In Hong Kong, participants were treated to an insightful keynote lecture from Noboru Koshizuka (Tokyo University) entitled ‘Data-driven society: toward the democratization of innovation’ – a subject at the heart of the data for policy dialogue. A plenary panel of experts (Kira Matus, Hong Kong University of Science and Technology; Junseok Hwang, Seoul National University; and Sabrina Luk, Nanyang Technological University, Singapore) focussed on regional issues in ‘Facilitating Data-Driven Innovation: Opportunities and Challenges in Asia-Pacific’. Individual contributions were showcased in sessions including ‘Data, Emerging Technologies and Citizens’, ‘Political Economy of Data Policies and Strategies’ and ‘Governance and Management of Data-driven Innovations’.
The Seattle conference was generously supported by the Bill & Melinda Gates Foundation, who hosted a pre-conference event at their local campus. Shaida Baidee (Open Data Watch) and Stanley Wood (Bill & Melinda Gates Foundation) acted as hosts and moderators for three excellent panels. The discussion continued the next day, at the Evans School at the UW. Both events featured fascinating debates on different aspects of data, with panellists including Jake Effoduh (York University, Canada), Vin Gupta (UW, Amazon and NBC), Aylin Caliskan (UW), Natalia Carfi (Open Data Charter), Leah Tivoli (City of Seattle), Kayla Lar-Son (University of British Columbia) and Oscar Figueroa Rodriguez (COLPOS, Mexico). Carl Bergstrom (UW) delivered a topical keynote lecture on ‘Social media, Collective Decision-making, and the Stewardship of Global Information Flows’, and individual contributions covered the topics including ‘Citizen Data and Data Governance’ and ‘Data and methods to inform Covid lessons’.
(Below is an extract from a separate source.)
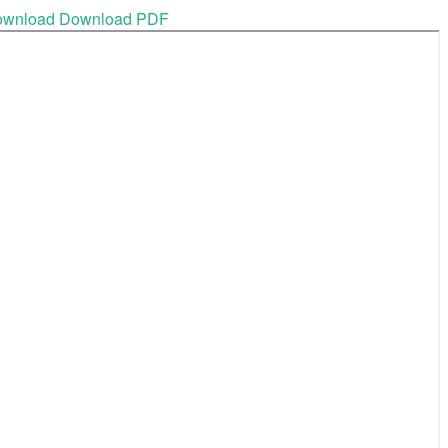
ownload
Download PDF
The final instalment was hosted by the Vrije University of Brussels. The day started with a series of short ignition talks in plenary, before running a number of parallel sessions of individual contributions. Special track sessions included ‘The future of Border and external security: From Data to Policies’ and ‘Public data for private gain or public benefit? Debating the use of public sector data by private actors’. The Aapti Institute (India) ran a highly-engaging workshop on ‘Exploring the possibilities for citizen-generated data and governance models to shape sustainable cities and communities’. Gianluca Misuraca (Universidad Politécnica de Madrid) delivered the keynote lecture on ‘AI for delivering government services’. Emanuele Baldacci chaired a panel discussion on ‘Use of high value datasets for policy making’. The conference closed with a panel reflecting on the common themes and differences in the discussions across the three regions, with Barbara Ubaldi (OECD), Francesco Mureddu and general chairs Zeynep Engin (Founder and CEO, Data for Policy) and Stefaan Verhulst (Govlab).
We were very pleased to support both in-person attendance and virtual attendance of a number of participants in Seattle and Brussels through our inclusion scholarship programme. Here are some reactions from recipients:
- “Thank you for the scholarship support to attend in person such a great conference with the take-ways to transfer in practice back home”
- “Thank you very much for facilitating a wonderful conference and helping us attend the same in-person. We appreciate it and hope to continue this engagement with Data for Policy”
- “I want to say thank you for organizing this conference. Your support has helped me continue to expand my statistics research to the policy community”
This is part of a wider initiative of engagement funded by the Gates foundation, and we will publish more news on this in the new year.
The Data for Policy central organisation team would like to extend their heartfelt thanks to everyone who contributed to Data for Policy 2022, in particular our regional chairs, Masaru, Leigh and Francesco, our partner organisations HKUST, the Gates foundation, the Evans School at UW, the VUB and the Lisbon Council, all speakers and regional committee members. Finally, we’d like to highlight the vital contribution of local organisers and volunteers – delivering the conference was truly a team effort.